My cauliflower is steamed, with well salted water, then baked, to get the surface of the florets brown.
Now, the recipe looks like there are loads of different components, but once you have all the ingredients, all the sauces take about 10 minutes to whip up.
Method
Slice your cauliflower in half, and remove the leaves from the outside.
To a large saucepan, or steamer, add your water, and a generous pinch of salt.
Steam your cauliflower half for around 10 minutes, or until tender.
Remove your cauliflower from the heat, then leave to cool slightly.
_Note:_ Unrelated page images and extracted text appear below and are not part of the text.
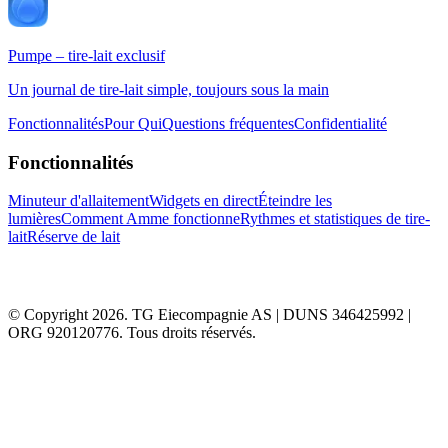
Pumpe – tire-lait exclusif
Un journal de tire-lait simple, toujours sous la main
Fonctionnalités
Pour Qui
Questions fréquentes
Confidentialité
Fonctionnalités
Minuteur d'allaitement
Widgets en direct
Éteindre les
lumières
Comment Amme fonctionne
Rythmes et statistiques de tire-
lait
Réserve de lait
© Copyright 2026. TG Eiecompagnie AS | DUNS 346425992 |
ORG 920120776. Tous droits réservés.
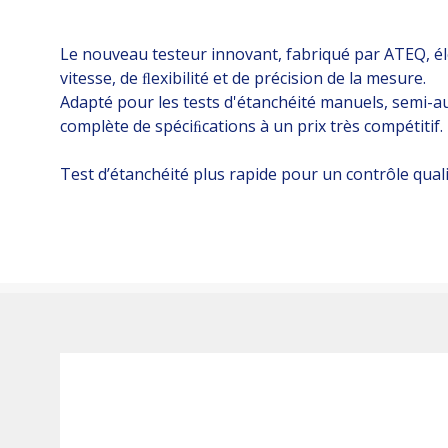
Le nouveau testeur innovant, fabriqué par ATEQ, élè
vitesse, de ﬂexibilité et de précision de la mesure.
Adapté pour les tests d'étanchéité manuels, semi-
complète de spéciﬁcations à un prix très compétitif.
Test d’étanchéité plus rapide pour un contrôle qual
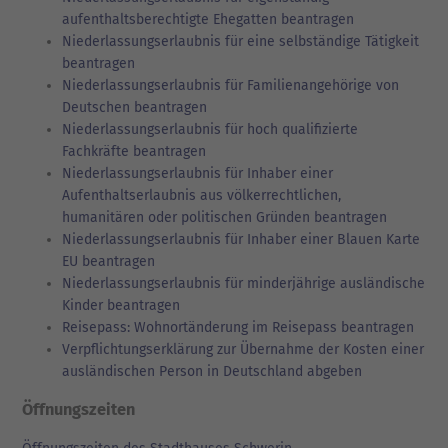
aufenthaltsberechtigte Ehegatten beantragen
Niederlassungserlaubnis für eine selbständige Tätigkeit
beantragen
Niederlassungserlaubnis für Familienangehörige von
Deutschen beantragen
Niederlassungserlaubnis für hoch qualifizierte
Fachkräfte beantragen
Niederlassungserlaubnis für Inhaber einer
Aufenthaltserlaubnis aus völkerrechtlichen,
humanitären oder politischen Gründen beantragen
Niederlassungserlaubnis für Inhaber einer Blauen Karte
EU beantragen
Niederlassungserlaubnis für minderjährige ausländische
Kinder beantragen
Reisepass: Wohnortänderung im Reisepass beantragen
Verpflichtungserklärung zur Übernahme der Kosten einer
ausländischen Person in Deutschland abgeben
Öffnungszeiten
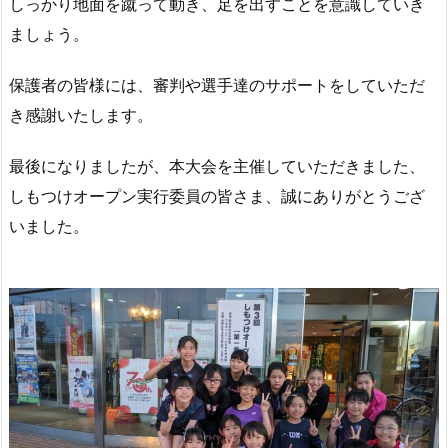
しっかり地面を蹴って動き、足を出すことを意識していき
ましょう。
保護者の皆様には、審判や選手達のサポートをしていただ
き感謝いたします。
最後になりましたが、本大会を主催していただきました、
しもつけオープン実行委員の皆さま、誠にありがとうござ
いました。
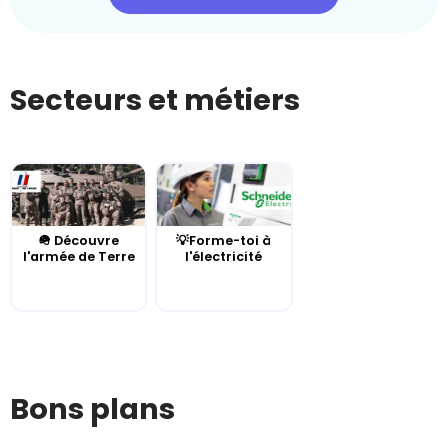
Secteurs et métiers
🪖 Découvre
💡Forme-toi à
l'armée de Terre
l'électricité
Bons plans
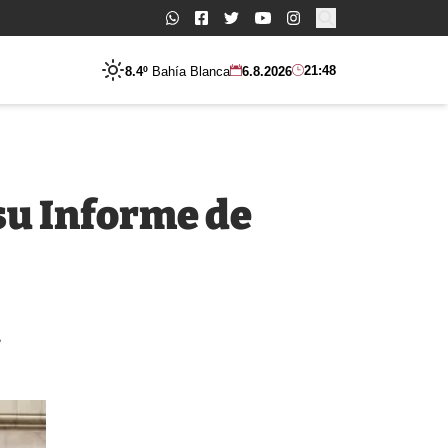
Buscar:
21:48
8.4º
Bahía Blanca
6.8.2026
su Informe de
e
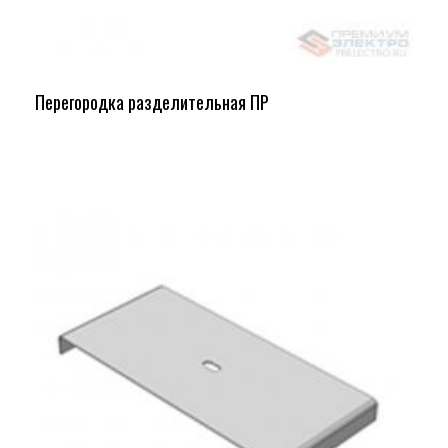
Перегородка разделительная ПР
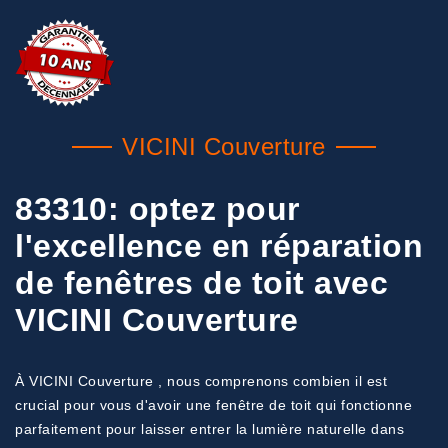
VICINI Couverture
83310: optez pour
l'excellence en réparation
de fenêtres de toit avec
VICINI Couverture
À VICINI Couverture , nous comprenons combien il est
crucial pour vous d'avoir une fenêtre de toit qui fonctionne
parfaitement pour laisser entrer la lumière naturelle dans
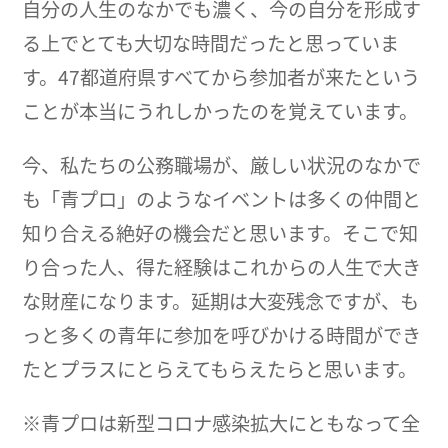
自分の人生のなかでも濃く、今の自分を形成す
る上でとても大切な時間だったと思っていま
す。47都道府県すべてから参加者が来たという
ことが本当にうれしかったのを覚えています。
今、私たちの公務職場が、厳しい状況のなかで
も「青プロ」のようなイベントは多くの仲間と
知り合える絶好の機会だと思います。そこで知
り合った人、得た経験はこれからの人生で大き
な財産になります。延期は大変残念ですが、も
っと多くの青年に参加を呼びかける時間ができ
たとプラスにとらえてもらえたらと思います。
※青プロは新型コロナ感染拡大にともなって全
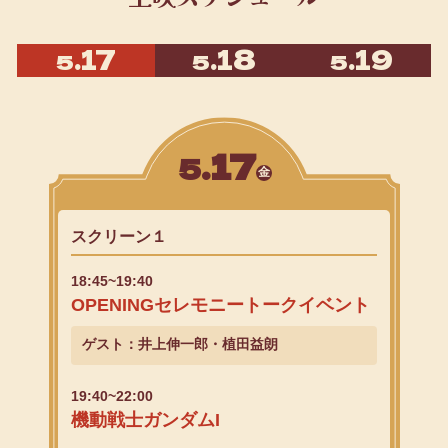
.17
.18
.19
5
5
5
.17
5
金
スクリーン１
18:45~19:40
OPENINGセレモニートークイベント
ゲスト：
井上伸一郎・植田益朗
19:40~22:00
機動戦士ガンダムI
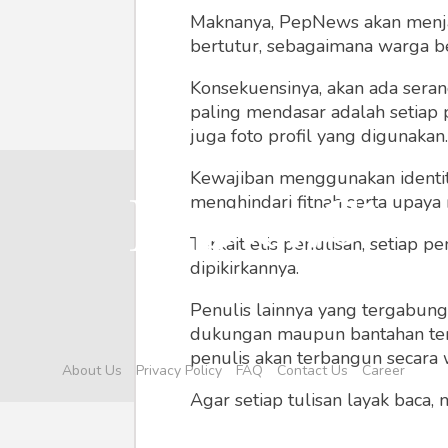
Maknanya, PepNews akan menjadi
bertutur, sebagaimana warga ber
Konsekuensinya, akan ada seran
paling mendasar adalah setiap 
juga foto profil yang digunakan.
Kewajiban menggunakan identitas
menghindari fitnah serta upaya
Terkait etis penulisan, setiap
dipikirkannya.
Penulis lainnya yang tergabu
dukungan maupun bantahan terha
penulis akan terbangun secara 
About Us
Privacy Policy
FAQ
Contact Us
Career
Agar setiap tulisan layak baca,
menyertainya seperti foto, vide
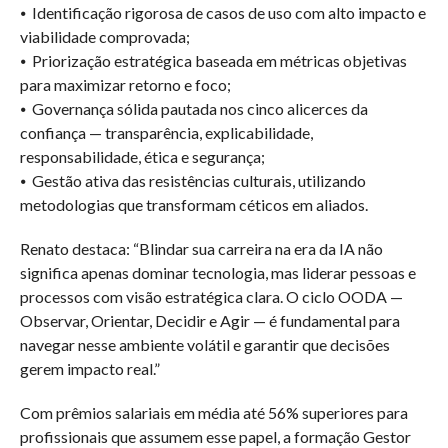
⦁ Identificação rigorosa de casos de uso com alto impacto e
viabilidade comprovada;
⦁ Priorização estratégica baseada em métricas objetivas
para maximizar retorno e foco;
⦁ Governança sólida pautada nos cinco alicerces da
confiança — transparência, explicabilidade,
responsabilidade, ética e segurança;
⦁ Gestão ativa das resistências culturais, utilizando
metodologias que transformam céticos em aliados.
Renato destaca: “Blindar sua carreira na era da IA não
significa apenas dominar tecnologia, mas liderar pessoas e
processos com visão estratégica clara. O ciclo OODA —
Observar, Orientar, Decidir e Agir — é fundamental para
navegar nesse ambiente volátil e garantir que decisões
gerem impacto real.”
Com prêmios salariais em média até 56% superiores para
profissionais que assumem esse papel, a formação Gestor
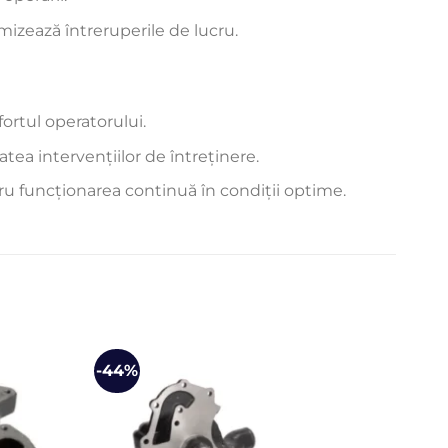
mizează întreruperile de lucru.
fortul operatorului.
tea intervențiilor de întreținere.
ru funcționarea continuă în condiții optime.
-44%
-11%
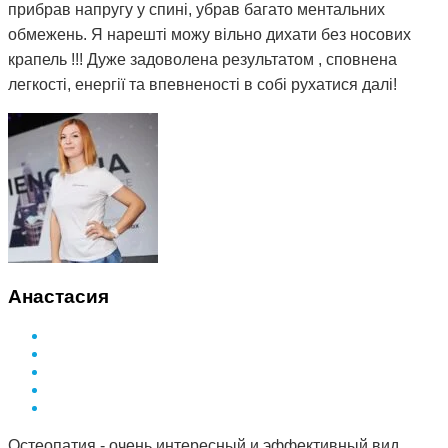
прибрав напругу у спині, убрав багато ментальних
обмежень. Я нарешті можу вільно дихати без носових
крапель !!! Дуже задоволена результатом , сповнена
легкості, енергії та впевненості в собі рухатися далі!
Анастасия
Остеопатия - очень интересный и эффективный вид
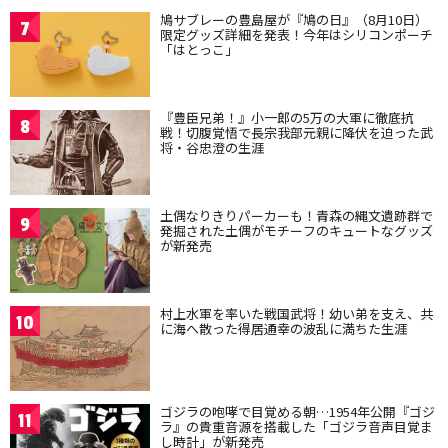
鳩サブレーの豊島屋が『鳩の日』（8月10日）
7
限定グッズ詳細を発表！今年はシリコンポーチ
「はとっこ」
『豊臣兄弟！』小一郎の5万の大軍に徹底抗
8
戦！切腹覚悟で長宗我部元親に降伏を迫った武
将・谷忠澄の生涯
土偶なりきりパーカーも！青森の縄文遺跡群で
9
発掘された土偶がモチーフのキュートなグッズ
が新発売
村上水軍を率いた戦国武将！幼い弟を支え、共
10
に海へ散った得居通幸の波乱に満ちた生涯
ゴジラの咆哮で目覚める朝…1954年公開『ゴジ
11
ラ』の貴重音源を搭載した「ゴジラ音声目覚ま
し時計」が新発売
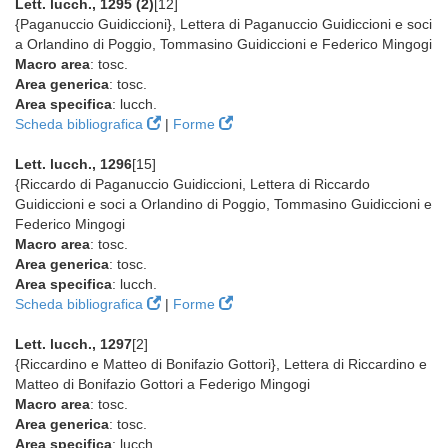
Lett. lucch., 1295 (2)
[12]
{Paganuccio Guidiccioni}, Lettera di Paganuccio Guidiccioni e soci
a Orlandino di Poggio, Tommasino Guidiccioni e Federico Mingogi
Macro area
: tosc.
Area generica
: tosc.
Area specifica
: lucch.
Scheda bibliografica
|
Forme
Lett. lucch., 1296
[15]
{Riccardo di Paganuccio Guidiccioni, Lettera di Riccardo
Guidiccioni e soci a Orlandino di Poggio, Tommasino Guidiccioni e
Federico Mingogi
Macro area
: tosc.
Area generica
: tosc.
Area specifica
: lucch.
Scheda bibliografica
|
Forme
Lett. lucch., 1297
[2]
{Riccardino e Matteo di Bonifazio Gottori}, Lettera di Riccardino e
Matteo di Bonifazio Gottori a Federigo Mingogi
Macro area
: tosc.
Area generica
: tosc.
Area specifica
: lucch.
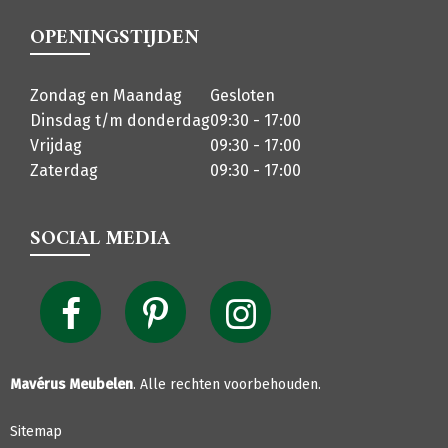
OPENINGSTIJDEN
Zondag en Maandag
Gesloten
Dinsdag t/m donderdag
09:30 - 17:00
Vrijdag
09:30 - 17:00
Zaterdag
09:30 - 17:00
SOCIAL MEDIA
Mavérus Meubelen
. Alle rechten voorbehouden.
Sitemap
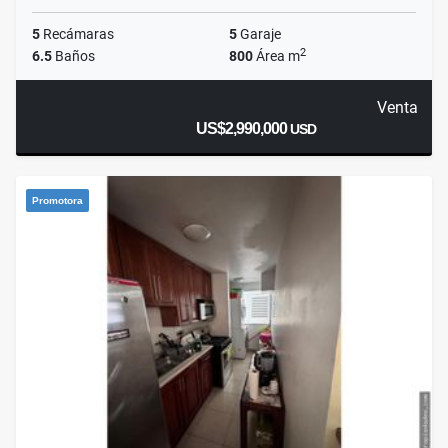
5
Recámaras
5
Garaje
2
6.5
Baños
800
Área m
Venta
US$2,990,000
USD
Promotora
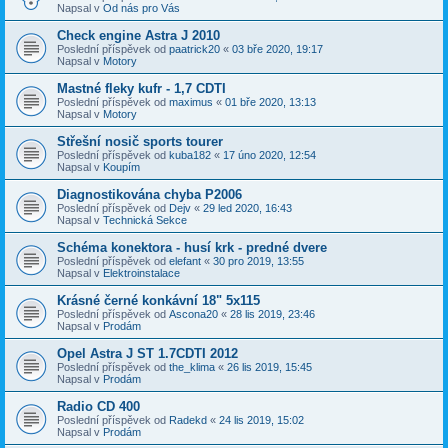
Napsal v
Od nás pro Vás
Check engine Astra J 2010
Poslední příspěvek od
paatrick20
«
03 bře 2020, 19:17
Napsal v
Motory
Mastné fleky kufr - 1,7 CDTI
Poslední příspěvek od
maximus
«
01 bře 2020, 13:13
Napsal v
Motory
Střešní nosič sports tourer
Poslední příspěvek od
kuba182
«
17 úno 2020, 12:54
Napsal v
Koupím
Diagnostikována chyba P2006
Poslední příspěvek od
Dejv
«
29 led 2020, 16:43
Napsal v
Technická Sekce
Schéma konektora - husí krk - predné dvere
Poslední příspěvek od
elefant
«
30 pro 2019, 13:55
Napsal v
Elektroinstalace
Krásné černé konkávní 18" 5x115
Poslední příspěvek od
Ascona20
«
28 lis 2019, 23:46
Napsal v
Prodám
Opel Astra J ST 1.7CDTI 2012
Poslední příspěvek od
the_klima
«
26 lis 2019, 15:45
Napsal v
Prodám
Radio CD 400
Poslední příspěvek od
Radekd
«
24 lis 2019, 15:02
Napsal v
Prodám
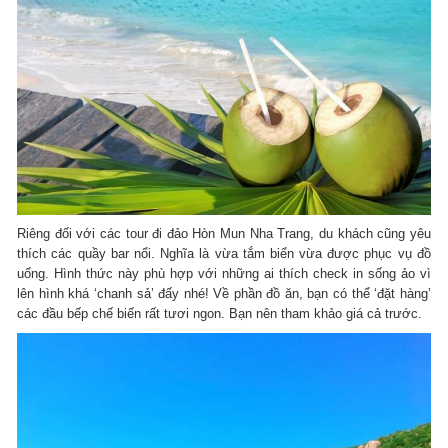
Riêng đối với các tour đi đảo Hòn Mun Nha Trang, du khách cũng yêu
thích các quầy bar nổi. Nghĩa là vừa tắm biển vừa được phục vụ đồ
uống. Hình thức này phù hợp với những ai thích check in sống ảo vì
lên hình khá ‘chanh sả’ đấy nhé! Về phần đồ ăn, bạn có thể ‘đặt hàng’
các đầu bếp chế biến rất tươi ngon. Bạn nên tham khảo giá cả trước.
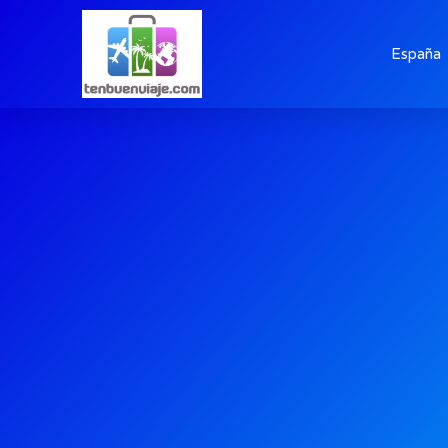
España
Preheat your oven to 200°C, and start to mix together your sauces - for the tahini sauce, add everything to a small bowl, mixing well, and adjusting to taste. You want it to be a drizzly consistency. Do the same with the harissa. Leave your herb oil until last.
Before you make your herb oil, add your cauliflower to a small baking tray. Drizzle with olive oil, and rub the miso over the surface.
Bake your cauliflower for 10-15 minutes, or until it’s slightly browned.
In the meantime, chop your coriander, spring onions and parsley finely, and mix with the rest of the herb oil ingredients, or blend.
Once the cauliflower is done, plate up. Drizzle over each of your sauces, and top with toasted flaked almonds, pomegranate seeds, if you have them, and chopped fresh herbs.
Notes + Variations:
You could also cook this in the airfryer - i’d do it for 10-15 minutes, or until the cauliflower starts to brown.